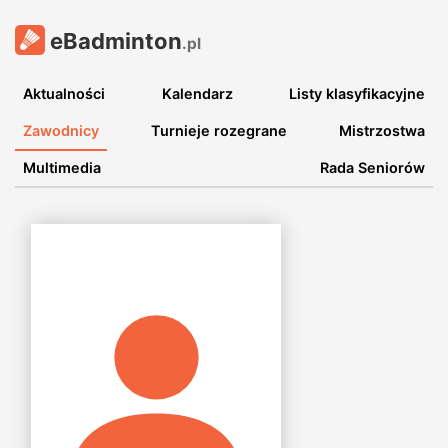
eBadminton
.pl
Aktualności
Kalendarz
Listy klasyfikacyjne
Zawodnicy
Turnieje rozegrane
Mistrzostwa
Multimedia
Rada Seniorów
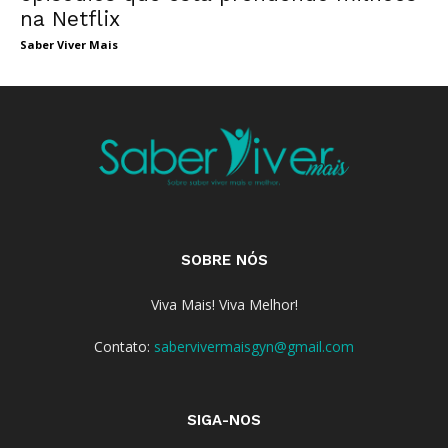
na Netflix
Saber Viver Mais
SOBRE NÓS
Viva Mais! Viva Melhor!
Contato:
sabervivermaisgyn@gmail.com
SIGA-NOS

▶ TASK TO COMPLETE: Pictures aside, reproduce exactly the lines from the one containing "Aktualności" to the end of the listing above, both ends included.

▶ EXERCISE RESULT:
Aktualności
Kalendarz
Listy klasyfikacyjne
Zawodnicy
Turnieje rozegrane
Mistrzostwa
Multimedia
Rada Seniorów
na Netflix
Saber Viver Mais
SOBRE NÓS
Viva Mais! Viva Melhor!
Contato:
sabervivermaisgyn@gmail.com
SIGA-NOS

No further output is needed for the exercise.